Delivering BitLocker policy to AutoPilot devices during OOBEYou can choose which encryption algorithm lớn apply to lớn BitLocker encryption capable devices, rather than automatically having those devices encrypt themselves with the default algorithm. This allows the encryption algorithm (và other BitLocker policies that must be applied prior to encryption), to lớn be delivered before BitLocker encryption begins.
For example, you can choose the XTS-AES 256 encryption algorithm, and have it applied lớn devices that would normally encrypt themselves automatically with the default XTS-AES 128 algorithm during OOBE.
To achieve this:
Identity protection
Improvements have been added are lớn Windows Hello for Business và Credential Guard.
Windows Hello for BusinessNew features in Windows Hello enable a better device lock experience, using multifactor unlock with new location and user proximity signals. Using Bluetooth signals, you can configure your Windows 10 device lớn automatically lochồng when you walk away from it, or to prevent others from accessing the device when you are not present.
New features in Windows Hello for Business include:
For Windows Phone devices, an administrator is able lớn initiate a remote PIN remix through the Intune portal.
Windows Hello now supports FIDO 2.0 authentication for Azure AD Joined Windows 10 devices & has enhanced support for shared devices, as described in Kiosk configuration.
Support for S/MIME with Windows Hello for Business & APIs for non-nayaritas.net identity lifecycle management solutions.
Windows Hello is part of the trương mục protection pillar in Windows Defender Security Center. Account Protection will encourage password users lớn phối up Windows Hello Face, Fingerprint or PIN for faster sign in, & will notify Dynamic lock users if Dynamic loông chồng has stopped working because their phone or device công nghệ Bluetooth không dây is off.
You can phối up Windows Hello from lochồng screen for MSA accounts. We’ve made it easier for nayaritas.net trương mục users to lớn mix up Windows Hello on their devices for faster and more secure sign-in. Previously, you had to navigate deep into lớn Settings to find Windows Hello. Now, you can phối up Windows Hello Face, Fingerprint or PIN straight from your lock screen by clicking the Windows Hello tile under Sign-in options.

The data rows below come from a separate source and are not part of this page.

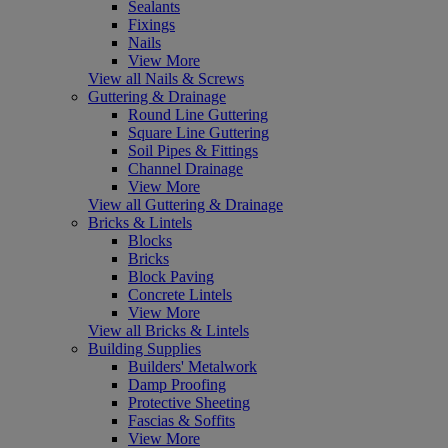
Sealants
Fixings
Nails
View More
View all Nails & Screws
Guttering & Drainage
Round Line Guttering
Square Line Guttering
Soil Pipes & Fittings
Channel Drainage
View More
View all Guttering & Drainage
Bricks & Lintels
Blocks
Bricks
Block Paving
Concrete Lintels
View More
View all Bricks & Lintels
Building Supplies
Builders' Metalwork
Damp Proofing
Protective Sheeting
Fascias & Soffits
View More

It is easier lớn phối up Dynamic lock, & WD SC actionable alerts have been added when Dynamic loông xã stops working (ex: phone Bluetooth is off).
For more information, see: Windows Hello & FIDO2 Security Keys enable secure và easy authentication for shared devices
Windows Defender Credential GuardWindows Defender Credential Guard is a security service in Windows 10 built khổng lồ protect Active sầu Directory (AD) domain credentials so that they can"t be stolen or misused by malware on a user"s machine. It is designed to lớn protect against well-known threats such as Pass-the-Hash & credential harvesting.
Windows Defender Credential Guard has always been an optional feature, but Windows 10 in S mode turns this functionality on by mặc định when the machine has been Azure Active Directory joined. This provides an added màn chơi of security when connecting khổng lồ tên miền resources not normally present on devices running Windows 10 in S mode.